- [Work instructions] Where the string "xiaomi" occurs in a line of the entries below, copy that line.
START Entries shown
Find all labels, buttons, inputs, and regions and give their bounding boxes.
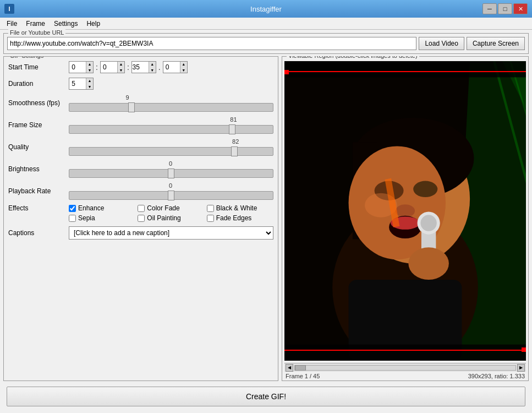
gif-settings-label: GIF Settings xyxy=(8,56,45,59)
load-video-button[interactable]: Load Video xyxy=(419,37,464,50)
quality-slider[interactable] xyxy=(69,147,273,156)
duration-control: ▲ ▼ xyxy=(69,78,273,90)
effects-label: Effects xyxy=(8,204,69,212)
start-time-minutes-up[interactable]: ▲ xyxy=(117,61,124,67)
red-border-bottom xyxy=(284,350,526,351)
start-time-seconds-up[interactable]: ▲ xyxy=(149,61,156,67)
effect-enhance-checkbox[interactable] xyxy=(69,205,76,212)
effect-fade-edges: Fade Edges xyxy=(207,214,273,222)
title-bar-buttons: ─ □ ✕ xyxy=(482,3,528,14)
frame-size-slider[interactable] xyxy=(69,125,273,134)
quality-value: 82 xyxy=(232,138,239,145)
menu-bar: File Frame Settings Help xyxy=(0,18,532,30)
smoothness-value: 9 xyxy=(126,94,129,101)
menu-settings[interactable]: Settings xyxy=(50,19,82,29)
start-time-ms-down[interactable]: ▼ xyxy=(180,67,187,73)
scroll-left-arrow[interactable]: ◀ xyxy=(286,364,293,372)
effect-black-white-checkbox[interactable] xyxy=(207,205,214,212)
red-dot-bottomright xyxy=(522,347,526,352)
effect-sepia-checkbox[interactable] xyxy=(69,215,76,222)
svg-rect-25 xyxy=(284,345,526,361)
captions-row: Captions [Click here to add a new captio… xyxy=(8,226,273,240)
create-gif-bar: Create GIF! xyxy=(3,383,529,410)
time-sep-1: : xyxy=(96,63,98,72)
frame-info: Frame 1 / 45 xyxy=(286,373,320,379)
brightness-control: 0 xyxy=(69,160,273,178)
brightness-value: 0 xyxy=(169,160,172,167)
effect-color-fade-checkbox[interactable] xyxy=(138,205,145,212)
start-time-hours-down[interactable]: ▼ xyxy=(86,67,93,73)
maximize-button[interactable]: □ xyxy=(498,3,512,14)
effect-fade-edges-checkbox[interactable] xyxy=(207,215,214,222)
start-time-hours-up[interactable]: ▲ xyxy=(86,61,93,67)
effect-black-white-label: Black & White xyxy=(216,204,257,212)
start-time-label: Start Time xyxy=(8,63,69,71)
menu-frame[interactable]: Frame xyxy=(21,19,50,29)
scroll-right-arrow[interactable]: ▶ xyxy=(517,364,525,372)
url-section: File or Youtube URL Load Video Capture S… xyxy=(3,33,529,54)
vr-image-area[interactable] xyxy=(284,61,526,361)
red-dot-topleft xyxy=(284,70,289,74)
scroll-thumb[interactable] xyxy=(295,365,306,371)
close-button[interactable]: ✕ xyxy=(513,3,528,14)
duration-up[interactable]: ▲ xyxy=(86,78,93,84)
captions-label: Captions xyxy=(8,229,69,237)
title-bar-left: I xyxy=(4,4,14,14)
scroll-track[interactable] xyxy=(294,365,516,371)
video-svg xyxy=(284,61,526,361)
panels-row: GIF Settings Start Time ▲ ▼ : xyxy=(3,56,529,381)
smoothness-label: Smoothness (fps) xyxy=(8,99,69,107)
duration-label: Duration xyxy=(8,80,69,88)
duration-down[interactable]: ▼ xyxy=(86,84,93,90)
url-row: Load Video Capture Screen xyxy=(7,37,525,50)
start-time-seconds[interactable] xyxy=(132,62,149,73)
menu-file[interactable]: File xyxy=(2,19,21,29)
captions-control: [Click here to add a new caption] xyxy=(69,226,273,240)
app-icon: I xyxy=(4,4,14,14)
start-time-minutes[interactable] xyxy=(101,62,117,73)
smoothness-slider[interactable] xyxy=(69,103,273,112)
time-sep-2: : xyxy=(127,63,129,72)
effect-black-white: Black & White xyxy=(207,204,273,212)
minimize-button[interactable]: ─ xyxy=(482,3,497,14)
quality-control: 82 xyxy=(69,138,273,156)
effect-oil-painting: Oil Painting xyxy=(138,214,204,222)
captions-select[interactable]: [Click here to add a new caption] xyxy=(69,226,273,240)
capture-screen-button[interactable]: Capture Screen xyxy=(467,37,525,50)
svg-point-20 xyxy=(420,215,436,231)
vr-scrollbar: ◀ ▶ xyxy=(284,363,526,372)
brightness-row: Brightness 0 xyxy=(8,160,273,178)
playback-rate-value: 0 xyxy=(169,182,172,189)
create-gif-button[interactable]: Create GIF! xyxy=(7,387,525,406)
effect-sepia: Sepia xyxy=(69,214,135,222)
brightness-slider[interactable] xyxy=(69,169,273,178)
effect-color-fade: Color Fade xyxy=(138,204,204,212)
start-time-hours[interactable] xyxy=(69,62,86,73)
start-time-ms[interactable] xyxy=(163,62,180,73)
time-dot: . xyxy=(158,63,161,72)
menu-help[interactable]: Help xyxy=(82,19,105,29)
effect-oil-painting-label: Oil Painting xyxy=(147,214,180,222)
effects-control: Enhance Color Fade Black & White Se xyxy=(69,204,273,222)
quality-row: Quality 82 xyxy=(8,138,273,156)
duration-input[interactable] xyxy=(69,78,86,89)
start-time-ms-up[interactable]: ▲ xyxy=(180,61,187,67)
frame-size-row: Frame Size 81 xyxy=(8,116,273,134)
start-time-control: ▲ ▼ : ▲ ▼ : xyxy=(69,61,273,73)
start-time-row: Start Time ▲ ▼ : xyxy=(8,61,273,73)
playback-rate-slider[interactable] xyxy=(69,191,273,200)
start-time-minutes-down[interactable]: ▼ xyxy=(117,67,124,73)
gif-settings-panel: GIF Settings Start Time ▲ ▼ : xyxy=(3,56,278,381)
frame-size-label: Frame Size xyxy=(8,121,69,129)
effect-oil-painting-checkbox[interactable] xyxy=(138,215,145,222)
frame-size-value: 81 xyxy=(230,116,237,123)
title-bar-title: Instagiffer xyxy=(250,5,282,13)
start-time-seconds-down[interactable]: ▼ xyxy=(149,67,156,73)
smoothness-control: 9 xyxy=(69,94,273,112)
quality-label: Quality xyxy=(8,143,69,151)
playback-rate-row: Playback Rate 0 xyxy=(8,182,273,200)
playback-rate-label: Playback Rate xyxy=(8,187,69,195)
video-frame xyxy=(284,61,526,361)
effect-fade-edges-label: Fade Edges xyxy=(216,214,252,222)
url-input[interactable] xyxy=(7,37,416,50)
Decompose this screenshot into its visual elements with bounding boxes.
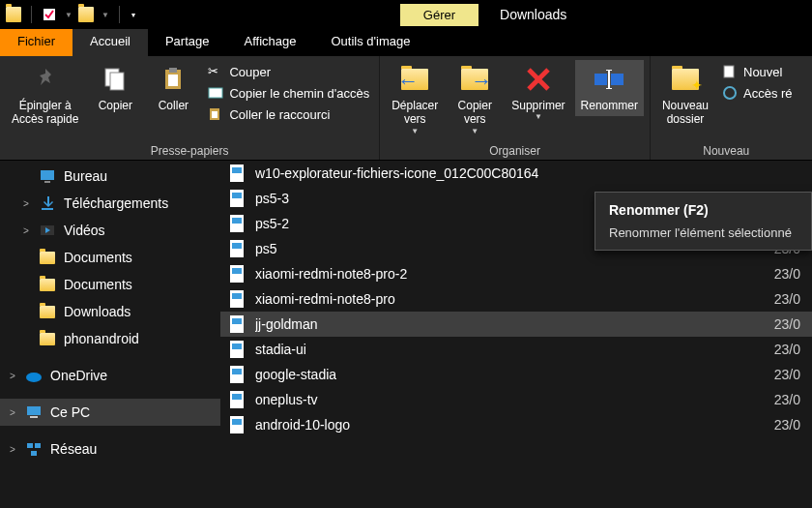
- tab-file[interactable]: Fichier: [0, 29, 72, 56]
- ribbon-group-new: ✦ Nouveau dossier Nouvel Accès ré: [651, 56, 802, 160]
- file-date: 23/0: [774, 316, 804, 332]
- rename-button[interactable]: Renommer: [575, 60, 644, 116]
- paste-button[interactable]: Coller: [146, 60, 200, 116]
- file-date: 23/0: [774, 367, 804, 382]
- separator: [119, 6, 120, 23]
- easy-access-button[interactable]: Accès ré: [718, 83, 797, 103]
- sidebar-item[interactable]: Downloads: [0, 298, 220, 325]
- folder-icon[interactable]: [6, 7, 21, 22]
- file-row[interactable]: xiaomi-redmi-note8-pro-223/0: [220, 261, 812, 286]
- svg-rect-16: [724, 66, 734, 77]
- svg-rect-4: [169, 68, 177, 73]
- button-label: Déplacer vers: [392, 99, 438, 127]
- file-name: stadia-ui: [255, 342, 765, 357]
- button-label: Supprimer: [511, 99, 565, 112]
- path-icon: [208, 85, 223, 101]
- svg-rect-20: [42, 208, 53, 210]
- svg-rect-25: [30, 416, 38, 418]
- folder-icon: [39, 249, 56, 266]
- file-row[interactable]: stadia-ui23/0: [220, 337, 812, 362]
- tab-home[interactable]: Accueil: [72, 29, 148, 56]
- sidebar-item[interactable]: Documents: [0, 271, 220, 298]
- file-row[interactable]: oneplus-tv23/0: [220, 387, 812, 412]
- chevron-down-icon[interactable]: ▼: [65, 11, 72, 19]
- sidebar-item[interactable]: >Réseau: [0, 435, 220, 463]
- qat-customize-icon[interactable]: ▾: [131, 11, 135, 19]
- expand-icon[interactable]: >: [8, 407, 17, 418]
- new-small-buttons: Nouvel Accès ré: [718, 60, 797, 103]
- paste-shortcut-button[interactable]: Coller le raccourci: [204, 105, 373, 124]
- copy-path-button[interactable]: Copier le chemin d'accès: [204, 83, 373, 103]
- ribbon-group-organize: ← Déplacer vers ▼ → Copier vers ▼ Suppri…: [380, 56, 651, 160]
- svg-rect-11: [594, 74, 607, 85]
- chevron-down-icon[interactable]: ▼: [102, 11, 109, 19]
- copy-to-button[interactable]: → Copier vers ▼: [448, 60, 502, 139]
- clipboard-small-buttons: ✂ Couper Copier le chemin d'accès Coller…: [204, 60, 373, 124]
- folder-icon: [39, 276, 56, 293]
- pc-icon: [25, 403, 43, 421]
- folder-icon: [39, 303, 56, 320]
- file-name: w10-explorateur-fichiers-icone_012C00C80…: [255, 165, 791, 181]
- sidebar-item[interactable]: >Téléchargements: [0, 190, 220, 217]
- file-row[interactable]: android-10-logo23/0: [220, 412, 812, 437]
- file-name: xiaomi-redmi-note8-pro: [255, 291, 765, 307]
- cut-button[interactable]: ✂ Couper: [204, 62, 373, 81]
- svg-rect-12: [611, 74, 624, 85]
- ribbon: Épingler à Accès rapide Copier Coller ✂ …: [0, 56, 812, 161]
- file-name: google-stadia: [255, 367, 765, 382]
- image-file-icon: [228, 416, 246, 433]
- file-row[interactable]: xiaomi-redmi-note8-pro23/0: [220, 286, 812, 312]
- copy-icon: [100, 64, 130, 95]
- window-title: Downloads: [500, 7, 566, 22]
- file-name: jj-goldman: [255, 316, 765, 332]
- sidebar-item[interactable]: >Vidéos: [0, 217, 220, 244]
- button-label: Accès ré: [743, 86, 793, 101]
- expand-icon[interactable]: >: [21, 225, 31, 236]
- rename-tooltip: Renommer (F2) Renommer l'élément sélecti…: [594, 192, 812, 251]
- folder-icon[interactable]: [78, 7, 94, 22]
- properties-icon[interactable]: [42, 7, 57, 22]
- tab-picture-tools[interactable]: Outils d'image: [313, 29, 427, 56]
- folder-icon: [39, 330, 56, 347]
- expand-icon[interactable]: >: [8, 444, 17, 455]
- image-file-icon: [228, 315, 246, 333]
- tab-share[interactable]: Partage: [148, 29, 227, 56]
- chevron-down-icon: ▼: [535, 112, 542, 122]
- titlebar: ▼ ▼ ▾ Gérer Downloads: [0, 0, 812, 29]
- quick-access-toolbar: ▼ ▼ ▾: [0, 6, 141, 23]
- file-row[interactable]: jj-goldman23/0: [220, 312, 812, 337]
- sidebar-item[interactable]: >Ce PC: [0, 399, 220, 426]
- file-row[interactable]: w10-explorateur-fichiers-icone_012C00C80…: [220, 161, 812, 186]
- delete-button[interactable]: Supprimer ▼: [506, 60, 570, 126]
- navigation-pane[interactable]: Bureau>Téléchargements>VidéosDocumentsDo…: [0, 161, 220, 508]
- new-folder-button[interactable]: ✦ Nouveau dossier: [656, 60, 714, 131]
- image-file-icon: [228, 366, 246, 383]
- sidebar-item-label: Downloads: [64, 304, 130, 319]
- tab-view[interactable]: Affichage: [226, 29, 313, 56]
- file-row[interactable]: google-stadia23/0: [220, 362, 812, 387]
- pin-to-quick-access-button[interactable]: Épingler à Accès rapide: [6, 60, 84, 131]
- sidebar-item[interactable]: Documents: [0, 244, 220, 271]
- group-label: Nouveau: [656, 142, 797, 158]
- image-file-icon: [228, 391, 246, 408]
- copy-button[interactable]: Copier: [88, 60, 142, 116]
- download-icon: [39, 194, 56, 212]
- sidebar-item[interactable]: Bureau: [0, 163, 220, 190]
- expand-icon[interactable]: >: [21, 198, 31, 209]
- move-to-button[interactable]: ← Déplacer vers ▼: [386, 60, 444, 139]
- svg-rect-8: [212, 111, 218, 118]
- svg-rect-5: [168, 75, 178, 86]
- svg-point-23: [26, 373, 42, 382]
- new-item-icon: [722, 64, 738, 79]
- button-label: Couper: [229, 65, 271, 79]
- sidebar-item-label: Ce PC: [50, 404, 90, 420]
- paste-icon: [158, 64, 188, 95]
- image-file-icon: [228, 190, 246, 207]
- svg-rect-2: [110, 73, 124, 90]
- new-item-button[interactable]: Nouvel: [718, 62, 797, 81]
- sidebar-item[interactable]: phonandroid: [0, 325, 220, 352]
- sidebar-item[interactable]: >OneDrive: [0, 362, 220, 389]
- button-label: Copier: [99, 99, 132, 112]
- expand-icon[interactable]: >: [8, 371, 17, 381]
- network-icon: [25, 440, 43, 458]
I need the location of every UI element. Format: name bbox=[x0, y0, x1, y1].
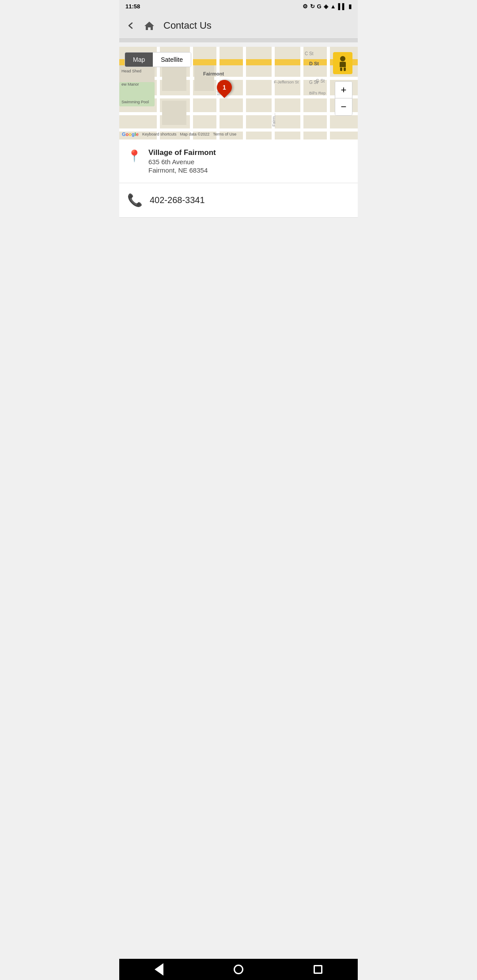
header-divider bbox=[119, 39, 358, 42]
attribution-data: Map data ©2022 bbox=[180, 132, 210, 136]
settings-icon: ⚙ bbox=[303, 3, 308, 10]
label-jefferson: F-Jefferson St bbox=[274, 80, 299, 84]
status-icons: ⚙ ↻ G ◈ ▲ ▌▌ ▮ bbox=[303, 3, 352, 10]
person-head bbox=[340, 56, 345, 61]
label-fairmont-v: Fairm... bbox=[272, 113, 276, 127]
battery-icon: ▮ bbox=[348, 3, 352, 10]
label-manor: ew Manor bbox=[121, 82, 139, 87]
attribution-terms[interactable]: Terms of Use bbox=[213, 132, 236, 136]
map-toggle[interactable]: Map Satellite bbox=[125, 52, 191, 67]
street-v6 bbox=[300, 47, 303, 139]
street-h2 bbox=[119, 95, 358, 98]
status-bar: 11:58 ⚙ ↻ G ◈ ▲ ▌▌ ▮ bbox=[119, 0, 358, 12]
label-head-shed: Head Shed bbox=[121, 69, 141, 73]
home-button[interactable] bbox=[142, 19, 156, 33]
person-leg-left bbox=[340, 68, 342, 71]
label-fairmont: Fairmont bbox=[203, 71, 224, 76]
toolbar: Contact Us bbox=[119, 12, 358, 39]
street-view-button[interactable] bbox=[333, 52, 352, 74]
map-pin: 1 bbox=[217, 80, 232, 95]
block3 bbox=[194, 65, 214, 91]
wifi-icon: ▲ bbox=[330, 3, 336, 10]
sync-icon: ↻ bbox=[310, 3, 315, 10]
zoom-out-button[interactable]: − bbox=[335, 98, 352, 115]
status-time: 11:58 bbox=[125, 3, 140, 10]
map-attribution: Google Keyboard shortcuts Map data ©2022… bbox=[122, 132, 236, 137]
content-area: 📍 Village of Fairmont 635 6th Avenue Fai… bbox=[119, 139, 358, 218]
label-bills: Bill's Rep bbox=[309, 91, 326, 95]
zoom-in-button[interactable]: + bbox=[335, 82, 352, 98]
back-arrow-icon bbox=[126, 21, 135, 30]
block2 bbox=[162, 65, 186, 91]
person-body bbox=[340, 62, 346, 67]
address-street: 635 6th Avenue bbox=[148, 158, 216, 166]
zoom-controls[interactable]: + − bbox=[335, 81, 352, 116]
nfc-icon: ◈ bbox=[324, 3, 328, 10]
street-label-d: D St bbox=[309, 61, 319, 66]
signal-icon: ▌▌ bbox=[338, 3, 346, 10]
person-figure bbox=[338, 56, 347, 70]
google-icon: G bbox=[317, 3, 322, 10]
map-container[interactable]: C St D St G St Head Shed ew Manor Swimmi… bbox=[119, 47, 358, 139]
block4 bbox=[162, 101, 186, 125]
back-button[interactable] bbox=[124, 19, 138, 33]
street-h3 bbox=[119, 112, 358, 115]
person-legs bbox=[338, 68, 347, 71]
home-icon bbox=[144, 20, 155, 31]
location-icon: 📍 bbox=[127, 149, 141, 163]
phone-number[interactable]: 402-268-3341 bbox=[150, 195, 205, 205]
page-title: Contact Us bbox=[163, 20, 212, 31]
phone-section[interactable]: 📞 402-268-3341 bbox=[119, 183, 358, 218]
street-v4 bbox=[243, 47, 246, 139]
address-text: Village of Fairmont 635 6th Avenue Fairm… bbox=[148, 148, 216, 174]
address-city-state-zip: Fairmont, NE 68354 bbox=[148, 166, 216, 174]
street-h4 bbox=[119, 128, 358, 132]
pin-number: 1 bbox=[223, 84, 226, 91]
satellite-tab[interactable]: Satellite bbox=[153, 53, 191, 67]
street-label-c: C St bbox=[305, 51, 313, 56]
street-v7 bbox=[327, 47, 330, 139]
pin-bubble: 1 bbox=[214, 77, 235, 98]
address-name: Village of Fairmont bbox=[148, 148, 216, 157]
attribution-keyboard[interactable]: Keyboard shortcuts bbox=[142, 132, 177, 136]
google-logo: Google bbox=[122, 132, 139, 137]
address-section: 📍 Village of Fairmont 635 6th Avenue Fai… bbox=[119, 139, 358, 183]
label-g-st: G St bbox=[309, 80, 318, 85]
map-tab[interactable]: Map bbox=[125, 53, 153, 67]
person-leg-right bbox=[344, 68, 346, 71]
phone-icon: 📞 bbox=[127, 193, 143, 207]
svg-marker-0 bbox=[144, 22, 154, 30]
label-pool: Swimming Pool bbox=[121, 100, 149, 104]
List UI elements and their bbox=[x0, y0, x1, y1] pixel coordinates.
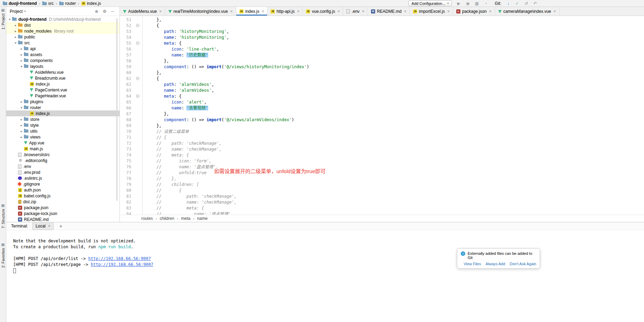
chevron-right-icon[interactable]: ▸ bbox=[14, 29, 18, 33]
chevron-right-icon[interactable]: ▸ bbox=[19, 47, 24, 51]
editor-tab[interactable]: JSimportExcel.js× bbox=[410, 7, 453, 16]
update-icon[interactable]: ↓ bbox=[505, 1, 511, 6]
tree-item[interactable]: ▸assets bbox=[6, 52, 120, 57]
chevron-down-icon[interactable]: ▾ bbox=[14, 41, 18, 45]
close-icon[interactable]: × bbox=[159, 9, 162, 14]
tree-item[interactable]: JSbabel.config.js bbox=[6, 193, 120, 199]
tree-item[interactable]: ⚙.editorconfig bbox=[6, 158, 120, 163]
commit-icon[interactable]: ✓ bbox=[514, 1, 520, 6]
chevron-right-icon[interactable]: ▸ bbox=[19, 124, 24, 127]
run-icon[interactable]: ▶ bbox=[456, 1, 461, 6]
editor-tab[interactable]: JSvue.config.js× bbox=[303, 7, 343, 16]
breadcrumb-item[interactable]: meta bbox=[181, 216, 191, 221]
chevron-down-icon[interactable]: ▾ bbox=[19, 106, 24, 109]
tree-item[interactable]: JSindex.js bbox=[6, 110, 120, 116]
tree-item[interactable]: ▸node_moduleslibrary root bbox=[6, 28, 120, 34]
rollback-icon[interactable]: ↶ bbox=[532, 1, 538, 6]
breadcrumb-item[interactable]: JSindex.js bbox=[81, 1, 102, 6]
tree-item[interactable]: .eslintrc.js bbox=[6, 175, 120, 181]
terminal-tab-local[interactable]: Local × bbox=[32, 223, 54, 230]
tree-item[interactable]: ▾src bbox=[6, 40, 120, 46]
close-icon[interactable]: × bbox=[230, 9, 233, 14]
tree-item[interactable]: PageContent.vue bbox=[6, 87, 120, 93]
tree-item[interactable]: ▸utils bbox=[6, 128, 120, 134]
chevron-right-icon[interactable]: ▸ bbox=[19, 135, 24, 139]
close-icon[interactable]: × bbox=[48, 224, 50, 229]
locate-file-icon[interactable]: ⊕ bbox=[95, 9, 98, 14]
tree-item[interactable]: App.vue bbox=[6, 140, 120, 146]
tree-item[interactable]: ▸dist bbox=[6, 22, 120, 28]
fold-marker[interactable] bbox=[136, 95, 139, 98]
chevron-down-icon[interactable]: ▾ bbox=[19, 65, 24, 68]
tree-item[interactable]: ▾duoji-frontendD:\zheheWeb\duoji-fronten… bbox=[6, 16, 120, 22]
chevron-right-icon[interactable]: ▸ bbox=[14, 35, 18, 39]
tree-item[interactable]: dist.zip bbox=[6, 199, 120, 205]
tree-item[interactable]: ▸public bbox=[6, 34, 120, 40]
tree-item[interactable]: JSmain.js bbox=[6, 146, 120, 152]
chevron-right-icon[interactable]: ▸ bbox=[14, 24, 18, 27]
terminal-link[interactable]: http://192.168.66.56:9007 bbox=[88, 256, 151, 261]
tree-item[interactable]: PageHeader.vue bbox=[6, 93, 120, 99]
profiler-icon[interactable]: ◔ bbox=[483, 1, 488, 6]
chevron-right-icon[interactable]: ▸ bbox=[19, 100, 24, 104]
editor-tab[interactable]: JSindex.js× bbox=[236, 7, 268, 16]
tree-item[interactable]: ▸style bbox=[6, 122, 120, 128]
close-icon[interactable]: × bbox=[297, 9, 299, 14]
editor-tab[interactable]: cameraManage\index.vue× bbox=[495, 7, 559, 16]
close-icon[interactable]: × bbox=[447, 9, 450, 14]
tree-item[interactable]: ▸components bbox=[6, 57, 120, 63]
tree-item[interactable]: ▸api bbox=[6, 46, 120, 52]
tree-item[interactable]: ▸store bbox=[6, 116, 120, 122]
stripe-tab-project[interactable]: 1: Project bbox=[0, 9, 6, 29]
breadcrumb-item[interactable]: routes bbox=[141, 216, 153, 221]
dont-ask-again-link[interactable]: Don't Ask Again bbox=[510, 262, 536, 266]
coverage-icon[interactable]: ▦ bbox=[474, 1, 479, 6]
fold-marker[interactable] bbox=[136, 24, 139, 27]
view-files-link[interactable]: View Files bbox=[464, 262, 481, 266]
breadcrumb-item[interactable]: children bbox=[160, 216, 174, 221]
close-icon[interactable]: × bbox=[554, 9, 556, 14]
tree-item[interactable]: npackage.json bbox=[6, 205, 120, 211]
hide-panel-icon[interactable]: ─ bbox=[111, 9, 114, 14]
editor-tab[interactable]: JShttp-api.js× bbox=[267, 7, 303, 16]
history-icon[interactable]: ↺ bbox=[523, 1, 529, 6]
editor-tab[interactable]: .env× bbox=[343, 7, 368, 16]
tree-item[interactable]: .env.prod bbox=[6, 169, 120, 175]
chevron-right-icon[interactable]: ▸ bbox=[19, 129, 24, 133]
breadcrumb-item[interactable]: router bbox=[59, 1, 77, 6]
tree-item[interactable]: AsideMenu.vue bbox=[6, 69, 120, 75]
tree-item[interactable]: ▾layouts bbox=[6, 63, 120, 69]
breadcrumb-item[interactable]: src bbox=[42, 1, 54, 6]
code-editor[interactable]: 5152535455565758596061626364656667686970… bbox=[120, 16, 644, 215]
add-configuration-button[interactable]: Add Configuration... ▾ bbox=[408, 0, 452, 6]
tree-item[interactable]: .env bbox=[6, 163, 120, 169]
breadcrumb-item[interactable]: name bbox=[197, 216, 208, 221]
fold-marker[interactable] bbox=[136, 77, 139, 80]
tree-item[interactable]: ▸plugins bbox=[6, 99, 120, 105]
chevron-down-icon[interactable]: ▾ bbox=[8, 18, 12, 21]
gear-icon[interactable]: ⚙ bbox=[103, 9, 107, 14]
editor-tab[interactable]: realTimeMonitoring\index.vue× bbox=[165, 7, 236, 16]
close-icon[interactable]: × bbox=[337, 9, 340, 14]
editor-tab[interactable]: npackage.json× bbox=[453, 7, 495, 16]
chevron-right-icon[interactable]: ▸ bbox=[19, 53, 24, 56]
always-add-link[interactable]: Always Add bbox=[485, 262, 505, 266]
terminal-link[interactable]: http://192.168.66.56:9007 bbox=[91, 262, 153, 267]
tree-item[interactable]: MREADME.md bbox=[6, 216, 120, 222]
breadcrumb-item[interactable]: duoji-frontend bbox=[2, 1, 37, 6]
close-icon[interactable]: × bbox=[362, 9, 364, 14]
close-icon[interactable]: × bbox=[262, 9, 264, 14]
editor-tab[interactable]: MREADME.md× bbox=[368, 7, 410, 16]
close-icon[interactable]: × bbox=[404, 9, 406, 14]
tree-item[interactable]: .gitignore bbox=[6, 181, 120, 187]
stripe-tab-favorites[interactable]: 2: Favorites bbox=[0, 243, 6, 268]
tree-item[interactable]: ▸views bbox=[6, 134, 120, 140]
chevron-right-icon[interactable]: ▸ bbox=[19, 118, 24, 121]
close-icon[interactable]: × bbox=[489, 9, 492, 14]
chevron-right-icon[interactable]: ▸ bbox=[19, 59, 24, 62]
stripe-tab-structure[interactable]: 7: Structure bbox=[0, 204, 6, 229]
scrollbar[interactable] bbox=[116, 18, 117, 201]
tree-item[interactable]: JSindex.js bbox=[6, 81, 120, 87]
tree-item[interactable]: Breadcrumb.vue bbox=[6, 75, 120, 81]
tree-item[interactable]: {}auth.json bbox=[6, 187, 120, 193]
END Entries shown
- [Answer section]
- file-row[interactable]: xiaomi-redmi-note8-pro-223/0: [220, 261, 812, 286]
- file-name: xiaomi-redmi-note8-pro: [255, 291, 765, 307]
- file-row[interactable]: xiaomi-redmi-note8-pro23/0: [220, 286, 812, 312]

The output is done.